Generally speaking, the increase in longevity can be explained by good living conditions and a generally healthy lifestyle, according an analysis by RTS public broadcaster.

And the majority of Switzerland’s residents can’t complain on that score.

The nature

The Swiss love the outdoors, which provide plenty of opportunities for a healthy lifestyle.

In their free time, they take to hiking trails, cycling, and others sports and recreational activities.

All this boosts their physical health – and mental well-being as well.


Switzerland has one the best healthcare systems, which is vital for maintaining the population’s health.

Its private (though expensive) health insurance covers all medically-necessary treatments.

“Switzerland benefits from a good health structure, and its health system is efficient in international comparison,” according to demographer Philippe Wanner.

Additionally, in terms of wait times for doctor appointments and medical procedures Switzerland beats many other countries.

According to an OECD survey on how long patients in various countries typically wait for an appointment with a specialist, the share of people in Switzerland waiting a month or more is 23 percent, compared to 36 percent in France, 52 percent in Sweden, and 61 percent in Norway.

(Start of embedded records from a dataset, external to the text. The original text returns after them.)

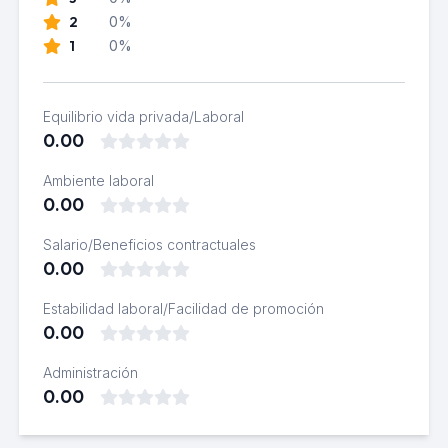
2
0%
1
0%
Equilibrio vida privada/Laboral
0.00
Ambiente laboral
0.00
Salario/Beneficios contractuales
0.00
Estabilidad laboral/Facilidad de promoción
0.00
Administración
0.00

READ ALSO : How long is the wait for medical procedures in Switzerland?
So the high quality of — and quick access to — healthcare services goes a long way in explaining why the Swiss live so long.

High quality of life

Again according to OECD’s Better Life Index, “Switzerland outperforms in income, jobs, education, health, environmental quality, social connections, safety and life satisfaction.”

All these qualities boost mental well-being — an important factor in overall health which, in turn, contributes to longevity.

In fact, among responses to The Local’s recent survey about why foreigners want to retire in Switzerland, “the quality of medicine” and “the quality of life” were cited as two reasons. 

READ ALSO: The reasons why foreigners want to stay and retire in Switzerland

The structure of the population

Demographics also plays a role in longevity, Wanner said.

He credits Switzerland’s high level of education, with those who are educated being “more health-conscious. We know that, statistically, they live longer than people with only secondary education or without any training.”

Peaceful and prosperous life

In comparison to many other nations, neutral Switzerland has not known any armed or civil conflicts, its politics is mostly uneventful, and economy comparatively stable.

All this is more conducive to longevity  than a life full of strife, which takes an emotional toll and can hasten illnesses.